Dies ist auch das Highlight von Fedora Linux 36 und der Desktop der primären Workstation-Ausgabe. Wayland ist jetzt auch hier bei der Verwendung von proprietären Nvidia-Treibern der Standard. Gnome 42, hier ohne nennenswerte Shell-Erweiterungen, hievt bereits eine bemerkenswerte Zahl an mitgelieferten Programmen auf GTK4 und auf die neue Widget-Bibliothek "libadwaita". Für ein besseres Schriftbild sorgt die freie Font-Familie "Noto" von Google.

Der ausgelieferte Kernel liegt in Version 5.17 vor und wird später im Jahr voraussichtlich eine Aktualisierung auf 5.18 erhalten, was typisch für Fedora ist. Denn die Distribution bleibt in einer Ausgabe nicht bei einer Hauptversionsnummer des Kernels stehen. Zur Container-Orchestrierung ist Podman 4.0 eine bemerkenswerte Neuerung, während Desktop-User mit den neusten Ausgaben von Anwendersoftware wie LibreOffice 7.3.3 vorfinden.

Feintuning gibt es beim Paketmanagement von Fedora: Die RPM-Datenbank ist von /var nach /usr umgezogen, um BTRFS-Snapshots kleiner zu halten. Aber auch, um mit anderen Distributionen wie openSUSE gleichzuziehen. Die Erkennung von Abhängigkeiten zwischen Paketen ist ein Stück aufgeweicht, damit Fedora bei einer Systemaktualisierung nicht mehr alle manuell entfernten Pakete automatisch nachinstalliert, wenn diese von anderen Programmen als schwache Abhängigkeiten referenziert sind. In Fedora Linux 36 ist das Feature noch optional und wartet auf seine Aktivierung in der Konfigurationsdatei /etc/dnf/dnf.conf, soll aber in der nächsten Ausgabe schon das Standardverhalten sein.

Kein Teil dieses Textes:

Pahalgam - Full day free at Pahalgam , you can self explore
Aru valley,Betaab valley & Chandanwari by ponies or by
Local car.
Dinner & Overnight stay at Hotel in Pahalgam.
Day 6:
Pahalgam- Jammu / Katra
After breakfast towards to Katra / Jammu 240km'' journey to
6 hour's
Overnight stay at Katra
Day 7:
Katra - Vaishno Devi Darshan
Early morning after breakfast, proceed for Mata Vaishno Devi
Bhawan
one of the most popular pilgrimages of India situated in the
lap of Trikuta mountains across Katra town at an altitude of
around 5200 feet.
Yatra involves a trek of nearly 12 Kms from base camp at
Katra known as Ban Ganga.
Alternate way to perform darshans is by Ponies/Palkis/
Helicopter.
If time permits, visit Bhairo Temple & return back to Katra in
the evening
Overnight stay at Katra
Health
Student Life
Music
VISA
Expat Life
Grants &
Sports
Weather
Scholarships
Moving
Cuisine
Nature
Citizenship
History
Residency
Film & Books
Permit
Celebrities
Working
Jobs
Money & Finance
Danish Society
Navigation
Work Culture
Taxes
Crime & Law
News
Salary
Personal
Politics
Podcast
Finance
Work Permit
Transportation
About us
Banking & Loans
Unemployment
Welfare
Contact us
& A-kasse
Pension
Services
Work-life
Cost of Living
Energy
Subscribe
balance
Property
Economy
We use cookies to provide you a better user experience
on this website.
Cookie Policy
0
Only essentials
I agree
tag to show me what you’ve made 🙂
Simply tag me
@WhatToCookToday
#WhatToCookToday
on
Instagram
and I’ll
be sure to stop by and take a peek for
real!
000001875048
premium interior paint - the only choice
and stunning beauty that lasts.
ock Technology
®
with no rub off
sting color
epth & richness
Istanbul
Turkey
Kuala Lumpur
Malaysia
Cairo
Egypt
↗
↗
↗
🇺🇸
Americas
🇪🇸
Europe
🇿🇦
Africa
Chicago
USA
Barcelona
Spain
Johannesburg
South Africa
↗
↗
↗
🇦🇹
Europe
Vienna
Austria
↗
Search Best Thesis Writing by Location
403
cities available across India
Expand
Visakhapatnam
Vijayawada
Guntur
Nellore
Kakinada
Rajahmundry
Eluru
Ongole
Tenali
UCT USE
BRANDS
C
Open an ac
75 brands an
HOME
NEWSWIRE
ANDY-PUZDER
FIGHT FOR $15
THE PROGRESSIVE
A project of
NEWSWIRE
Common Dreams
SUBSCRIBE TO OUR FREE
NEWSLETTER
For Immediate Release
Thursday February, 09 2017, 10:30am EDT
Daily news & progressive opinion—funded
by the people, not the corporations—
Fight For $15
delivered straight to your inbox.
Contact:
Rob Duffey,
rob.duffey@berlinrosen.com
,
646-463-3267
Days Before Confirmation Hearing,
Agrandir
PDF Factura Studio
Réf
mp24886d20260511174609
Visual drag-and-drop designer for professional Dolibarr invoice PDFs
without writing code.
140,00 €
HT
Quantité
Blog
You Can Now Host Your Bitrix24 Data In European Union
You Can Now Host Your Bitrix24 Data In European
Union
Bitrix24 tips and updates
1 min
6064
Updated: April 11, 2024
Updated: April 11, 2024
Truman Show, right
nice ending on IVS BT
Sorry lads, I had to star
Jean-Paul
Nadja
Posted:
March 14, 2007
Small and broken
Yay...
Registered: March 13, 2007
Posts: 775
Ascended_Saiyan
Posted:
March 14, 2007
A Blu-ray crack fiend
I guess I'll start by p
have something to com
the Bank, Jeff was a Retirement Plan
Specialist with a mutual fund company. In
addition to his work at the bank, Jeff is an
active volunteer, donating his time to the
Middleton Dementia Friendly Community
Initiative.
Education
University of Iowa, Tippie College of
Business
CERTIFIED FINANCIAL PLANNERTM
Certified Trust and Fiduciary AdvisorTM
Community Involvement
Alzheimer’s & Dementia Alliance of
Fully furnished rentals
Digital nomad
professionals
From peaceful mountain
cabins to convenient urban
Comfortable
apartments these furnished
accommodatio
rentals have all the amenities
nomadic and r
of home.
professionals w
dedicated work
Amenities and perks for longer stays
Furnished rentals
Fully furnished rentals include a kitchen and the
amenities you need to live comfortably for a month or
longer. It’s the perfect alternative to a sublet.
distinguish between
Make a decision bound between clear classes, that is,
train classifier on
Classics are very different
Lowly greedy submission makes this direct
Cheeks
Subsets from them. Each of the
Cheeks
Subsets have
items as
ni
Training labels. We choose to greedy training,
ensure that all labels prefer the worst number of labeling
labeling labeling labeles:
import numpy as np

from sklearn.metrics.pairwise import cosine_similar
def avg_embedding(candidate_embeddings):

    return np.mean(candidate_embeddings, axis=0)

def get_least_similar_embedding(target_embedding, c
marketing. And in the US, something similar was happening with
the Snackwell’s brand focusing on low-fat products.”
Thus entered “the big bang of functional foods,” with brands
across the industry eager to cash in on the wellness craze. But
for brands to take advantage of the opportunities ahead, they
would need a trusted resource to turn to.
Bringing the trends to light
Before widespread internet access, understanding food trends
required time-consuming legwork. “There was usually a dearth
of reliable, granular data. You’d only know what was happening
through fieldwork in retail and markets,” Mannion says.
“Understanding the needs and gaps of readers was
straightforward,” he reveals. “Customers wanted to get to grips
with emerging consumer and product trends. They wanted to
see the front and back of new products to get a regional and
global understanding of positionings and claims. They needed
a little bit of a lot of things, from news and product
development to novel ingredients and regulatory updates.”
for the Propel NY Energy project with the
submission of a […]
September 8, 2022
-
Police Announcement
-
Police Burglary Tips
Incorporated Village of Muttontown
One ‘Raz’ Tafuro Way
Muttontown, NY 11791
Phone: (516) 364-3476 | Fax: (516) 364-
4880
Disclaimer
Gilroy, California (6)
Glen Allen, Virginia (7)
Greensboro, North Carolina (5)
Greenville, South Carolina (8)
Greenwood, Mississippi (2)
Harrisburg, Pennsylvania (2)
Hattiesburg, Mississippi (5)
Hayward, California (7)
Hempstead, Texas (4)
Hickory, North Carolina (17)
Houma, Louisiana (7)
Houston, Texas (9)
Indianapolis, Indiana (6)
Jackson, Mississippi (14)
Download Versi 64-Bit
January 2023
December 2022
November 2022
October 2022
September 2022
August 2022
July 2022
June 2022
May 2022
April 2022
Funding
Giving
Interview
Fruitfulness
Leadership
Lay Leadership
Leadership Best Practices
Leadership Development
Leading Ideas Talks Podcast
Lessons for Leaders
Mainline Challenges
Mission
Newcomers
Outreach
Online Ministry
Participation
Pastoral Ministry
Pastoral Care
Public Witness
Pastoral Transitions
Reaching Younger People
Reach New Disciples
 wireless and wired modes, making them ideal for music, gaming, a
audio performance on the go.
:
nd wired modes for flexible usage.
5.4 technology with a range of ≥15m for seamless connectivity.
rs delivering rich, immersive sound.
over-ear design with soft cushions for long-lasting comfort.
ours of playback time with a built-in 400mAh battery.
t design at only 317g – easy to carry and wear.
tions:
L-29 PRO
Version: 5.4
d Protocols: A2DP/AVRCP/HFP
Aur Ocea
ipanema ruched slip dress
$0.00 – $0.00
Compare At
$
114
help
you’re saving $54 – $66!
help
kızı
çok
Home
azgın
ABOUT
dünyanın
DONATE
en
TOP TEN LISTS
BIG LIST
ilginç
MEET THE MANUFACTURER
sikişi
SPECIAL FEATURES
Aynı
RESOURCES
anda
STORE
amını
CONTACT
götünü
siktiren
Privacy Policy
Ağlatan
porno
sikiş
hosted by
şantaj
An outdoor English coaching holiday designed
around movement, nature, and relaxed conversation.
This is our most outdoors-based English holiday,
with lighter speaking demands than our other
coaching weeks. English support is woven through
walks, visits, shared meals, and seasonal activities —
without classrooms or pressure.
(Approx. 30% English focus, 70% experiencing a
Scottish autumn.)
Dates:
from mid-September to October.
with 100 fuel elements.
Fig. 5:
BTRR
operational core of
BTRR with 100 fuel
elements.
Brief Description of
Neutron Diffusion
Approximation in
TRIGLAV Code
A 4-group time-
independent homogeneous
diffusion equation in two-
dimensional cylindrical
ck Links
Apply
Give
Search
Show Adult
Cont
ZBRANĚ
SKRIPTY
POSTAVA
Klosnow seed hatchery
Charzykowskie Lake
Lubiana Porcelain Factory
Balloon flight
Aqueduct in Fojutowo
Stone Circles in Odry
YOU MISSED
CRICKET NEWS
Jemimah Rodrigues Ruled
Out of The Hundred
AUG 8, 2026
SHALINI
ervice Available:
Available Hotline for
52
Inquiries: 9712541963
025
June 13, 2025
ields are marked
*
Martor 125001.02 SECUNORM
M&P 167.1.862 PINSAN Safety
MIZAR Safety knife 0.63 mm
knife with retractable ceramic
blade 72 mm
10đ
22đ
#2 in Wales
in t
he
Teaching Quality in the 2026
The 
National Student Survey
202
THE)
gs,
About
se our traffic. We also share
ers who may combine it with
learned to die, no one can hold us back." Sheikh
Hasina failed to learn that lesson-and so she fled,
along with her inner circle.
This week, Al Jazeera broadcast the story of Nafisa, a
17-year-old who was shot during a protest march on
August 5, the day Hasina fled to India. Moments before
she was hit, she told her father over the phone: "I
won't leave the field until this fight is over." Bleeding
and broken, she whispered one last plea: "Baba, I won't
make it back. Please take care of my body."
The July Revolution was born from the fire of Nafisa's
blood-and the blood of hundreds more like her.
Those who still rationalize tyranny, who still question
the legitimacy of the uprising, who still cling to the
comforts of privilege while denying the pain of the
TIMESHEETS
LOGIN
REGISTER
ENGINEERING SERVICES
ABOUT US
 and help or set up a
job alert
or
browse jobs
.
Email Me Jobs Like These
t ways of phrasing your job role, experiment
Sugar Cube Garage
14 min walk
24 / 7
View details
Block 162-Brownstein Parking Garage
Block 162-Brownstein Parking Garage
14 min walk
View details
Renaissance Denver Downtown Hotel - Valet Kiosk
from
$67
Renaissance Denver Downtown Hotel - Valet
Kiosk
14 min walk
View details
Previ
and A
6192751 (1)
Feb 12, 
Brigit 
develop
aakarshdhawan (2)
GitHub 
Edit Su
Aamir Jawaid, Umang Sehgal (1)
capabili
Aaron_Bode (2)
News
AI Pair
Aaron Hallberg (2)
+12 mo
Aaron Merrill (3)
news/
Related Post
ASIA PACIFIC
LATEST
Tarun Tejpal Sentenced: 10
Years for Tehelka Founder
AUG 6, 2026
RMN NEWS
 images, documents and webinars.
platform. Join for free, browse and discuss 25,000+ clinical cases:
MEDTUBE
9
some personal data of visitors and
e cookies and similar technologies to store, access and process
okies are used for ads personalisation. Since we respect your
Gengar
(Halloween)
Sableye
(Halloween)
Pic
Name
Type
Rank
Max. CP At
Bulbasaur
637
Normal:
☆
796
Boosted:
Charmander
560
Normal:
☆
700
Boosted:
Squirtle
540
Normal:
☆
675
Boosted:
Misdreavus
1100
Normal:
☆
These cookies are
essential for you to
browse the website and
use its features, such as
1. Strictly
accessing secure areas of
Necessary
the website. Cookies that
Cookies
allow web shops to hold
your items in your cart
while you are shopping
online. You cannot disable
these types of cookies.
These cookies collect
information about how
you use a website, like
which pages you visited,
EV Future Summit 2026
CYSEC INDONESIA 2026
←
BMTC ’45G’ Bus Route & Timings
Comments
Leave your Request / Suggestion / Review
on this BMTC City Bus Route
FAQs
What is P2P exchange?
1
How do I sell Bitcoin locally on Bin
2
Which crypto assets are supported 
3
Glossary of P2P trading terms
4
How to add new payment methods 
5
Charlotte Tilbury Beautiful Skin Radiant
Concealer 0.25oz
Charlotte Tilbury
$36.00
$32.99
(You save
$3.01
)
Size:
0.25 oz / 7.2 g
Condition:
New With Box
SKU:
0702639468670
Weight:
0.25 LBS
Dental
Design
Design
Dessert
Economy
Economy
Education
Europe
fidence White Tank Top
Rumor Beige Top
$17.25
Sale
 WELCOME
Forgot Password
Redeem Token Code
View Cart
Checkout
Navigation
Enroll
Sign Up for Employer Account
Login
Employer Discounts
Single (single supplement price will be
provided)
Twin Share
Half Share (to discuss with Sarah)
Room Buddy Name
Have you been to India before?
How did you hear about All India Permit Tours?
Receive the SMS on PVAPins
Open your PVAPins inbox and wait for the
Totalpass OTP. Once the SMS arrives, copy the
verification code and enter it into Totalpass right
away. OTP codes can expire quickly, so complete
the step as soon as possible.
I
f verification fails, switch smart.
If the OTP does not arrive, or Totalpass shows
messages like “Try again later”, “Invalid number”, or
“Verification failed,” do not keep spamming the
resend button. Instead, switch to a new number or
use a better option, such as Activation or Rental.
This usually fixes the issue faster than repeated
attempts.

Gnome verfügt über eine eigene Bildschirmfreigabe für das Netzwerk, die seit Gnome 3.30 (also ab Fedora 29) unter Wayland dank Pipewire ansatzweise funktioniert; bislang über das Protokoll von VNC. Mit Gnome 42 wechselt Fedora auf das von Microsoft entwickelte RDP, zumal die Unterstützung dafür jenseits von Linux besser ist. Wer nun aber erwartet, dass die Kontaktaufnahme von Microsoft Windows aus zu einem Fedora mit Gnome 42 funktioniert, wird herb enttäuscht: Die "Remotedesktopverbindung" in Windows 10/11 verweigert die Verbindung, denn sie erwartet eine andere Art von Schlüsselpaar zur Authentifizierung, ist also inkompatibel.

Fedora 36 (7 Bilder)

Desktop-Freigabe im Netzwerk per RDP

Eine VNC-Option gibt es in Gnome 42 unter Fedora nicht mehr. Wer von RDP eine bessere Kompatibilität zu Microsoft Windows erwartet, wird enttäuscht, denn die Authentifizierung scheitert am Schlüsselformat.
(Bild: Screenshot)

Das Problem wird im Gitlab-Repository von Gnome schon seit einem Jahr diskutiert und eine Lösung über ein manuell kompiliertes Programm zur Schlüsselerzeugung steht bereit. In Gnome 42 unter Fedora Linux 36 ist dieser Workaround jedoch nicht angekommen. Zum Vergleich: Ubuntu 22.04, das mit Versatzstücken von Gnome 41 und 42 arbeitet, belässt im Konfigurationsdialog "Freigabe" zum Screen-Sharing im Netzwerk weiterhin eine VNC-Option als Ausweg.